Director: Michael Caton-Jones
Starring: Robert De Niro, James Franco, Frances McDormand, Eliza Dushku, William Forsythe
I love a good drama, and thankfully, this is one of them. It's a 'based on a true story' type thing starring Robert DeNiro and James Franco, both of whom really go all out and give captivating performances in a story of a weathered cop who has to go after his own son in a murder case. Really this movie just looked cool; I had never really heard anything about it, but it looked cool. And surprise, it is.

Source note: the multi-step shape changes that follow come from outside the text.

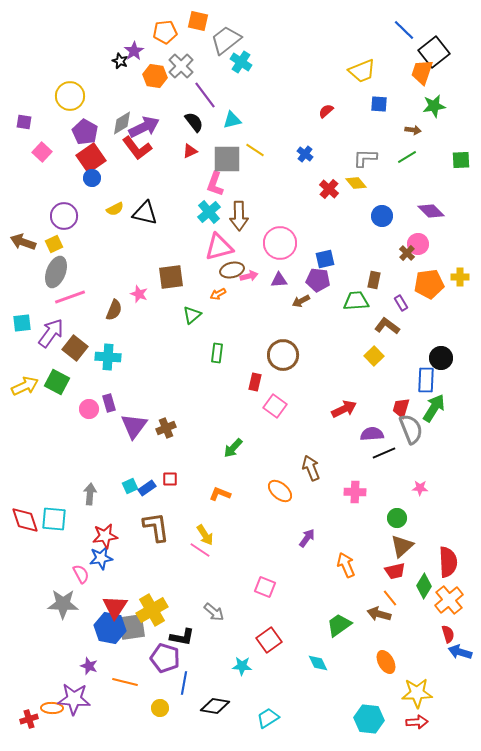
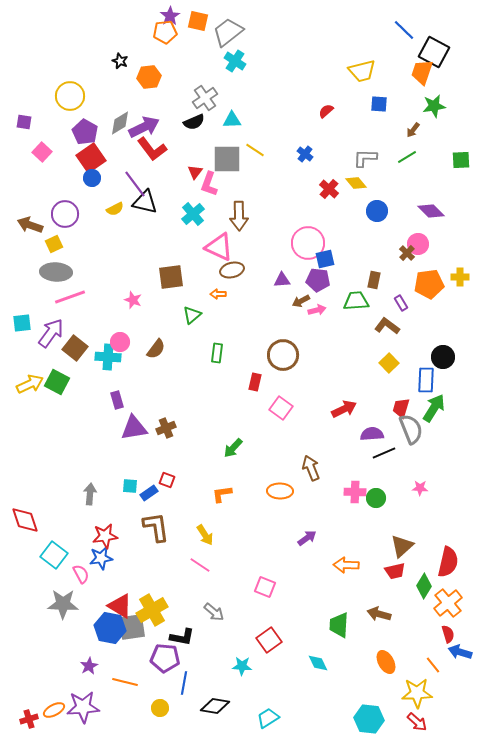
gray trapezoid at (226, 40): moved 2 px right, 8 px up
purple star at (134, 51): moved 36 px right, 35 px up
black square at (434, 52): rotated 24 degrees counterclockwise
cyan cross at (241, 62): moved 6 px left, 1 px up
gray cross at (181, 66): moved 24 px right, 32 px down; rotated 10 degrees clockwise
yellow trapezoid at (362, 71): rotated 8 degrees clockwise
orange hexagon at (155, 76): moved 6 px left, 1 px down; rotated 15 degrees counterclockwise
purple line at (205, 95): moved 70 px left, 89 px down
cyan triangle at (232, 120): rotated 12 degrees clockwise
black semicircle at (194, 122): rotated 105 degrees clockwise
gray diamond at (122, 123): moved 2 px left
brown arrow at (413, 130): rotated 119 degrees clockwise
red L-shape at (137, 148): moved 15 px right, 1 px down
red triangle at (190, 151): moved 5 px right, 21 px down; rotated 28 degrees counterclockwise
pink L-shape at (215, 184): moved 6 px left
cyan cross at (209, 212): moved 16 px left, 2 px down
black triangle at (145, 213): moved 11 px up
purple circle at (64, 216): moved 1 px right, 2 px up
blue circle at (382, 216): moved 5 px left, 5 px up
brown arrow at (23, 242): moved 7 px right, 17 px up
pink circle at (280, 243): moved 28 px right
pink triangle at (219, 247): rotated 40 degrees clockwise
gray ellipse at (56, 272): rotated 72 degrees clockwise
pink arrow at (249, 276): moved 68 px right, 34 px down
purple triangle at (279, 280): moved 3 px right
pink star at (139, 294): moved 6 px left, 6 px down
orange arrow at (218, 294): rotated 28 degrees clockwise
brown semicircle at (114, 310): moved 42 px right, 39 px down; rotated 15 degrees clockwise
yellow square at (374, 356): moved 15 px right, 7 px down
black circle at (441, 358): moved 2 px right, 1 px up
yellow arrow at (25, 386): moved 5 px right, 2 px up
purple rectangle at (109, 403): moved 8 px right, 3 px up
pink square at (275, 406): moved 6 px right, 2 px down
pink circle at (89, 409): moved 31 px right, 67 px up
purple triangle at (134, 426): moved 2 px down; rotated 44 degrees clockwise
red square at (170, 479): moved 3 px left, 1 px down; rotated 21 degrees clockwise
cyan square at (130, 486): rotated 28 degrees clockwise
blue rectangle at (147, 488): moved 2 px right, 5 px down
orange ellipse at (280, 491): rotated 40 degrees counterclockwise
orange L-shape at (220, 494): moved 2 px right; rotated 30 degrees counterclockwise
green circle at (397, 518): moved 21 px left, 20 px up
cyan square at (54, 519): moved 36 px down; rotated 32 degrees clockwise
purple arrow at (307, 538): rotated 18 degrees clockwise
pink line at (200, 550): moved 15 px down
red semicircle at (448, 562): rotated 16 degrees clockwise
orange arrow at (346, 565): rotated 65 degrees counterclockwise
orange line at (390, 598): moved 43 px right, 67 px down
orange cross at (449, 600): moved 1 px left, 3 px down
red triangle at (115, 607): moved 5 px right, 1 px up; rotated 32 degrees counterclockwise
green trapezoid at (339, 625): rotated 52 degrees counterclockwise
purple pentagon at (165, 658): rotated 12 degrees counterclockwise
purple star at (89, 666): rotated 24 degrees clockwise
purple star at (74, 699): moved 9 px right, 8 px down; rotated 8 degrees counterclockwise
orange ellipse at (52, 708): moved 2 px right, 2 px down; rotated 30 degrees counterclockwise
red arrow at (417, 722): rotated 45 degrees clockwise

The mood here is one of oppressive, suffocating urbania. A gritty, smog-streaked backdrop and some whitewashed sands and faded-looking oceans make up the setting of City by the Sea. I really like settings like this, so it's no surprise that the movie had me from the very beginning with its abandoned, torn up old buildings and grey skies.

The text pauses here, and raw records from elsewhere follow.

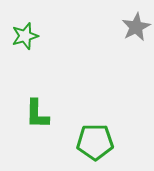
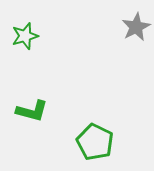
green L-shape: moved 5 px left, 3 px up; rotated 76 degrees counterclockwise
green pentagon: rotated 27 degrees clockwise
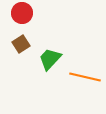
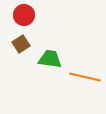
red circle: moved 2 px right, 2 px down
green trapezoid: rotated 55 degrees clockwise
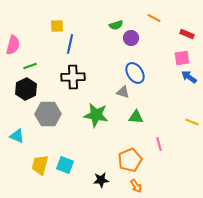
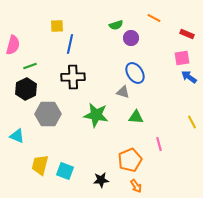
yellow line: rotated 40 degrees clockwise
cyan square: moved 6 px down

Now, this is a very cinematic thing. It's based on a true story, but it's blown up to a level where you'd probably have to be a coma patient not to sit up and take notice. It's strange because this isn't an action movie or something that you'd have to suspend your brain animation to enjoy; it's a dark and serious drama, but it's played big and loud and in your face, like it's a new Bruce Willis action flick. Where there would normally be explosions and high speed chases, here there are long strings of dramatic tension, exposition and all around bad things that happen to our hero. It never seems to stop. His partner dies, he's saddled with a grandkid he didn't even know existed, his girlfriend breaks up with him...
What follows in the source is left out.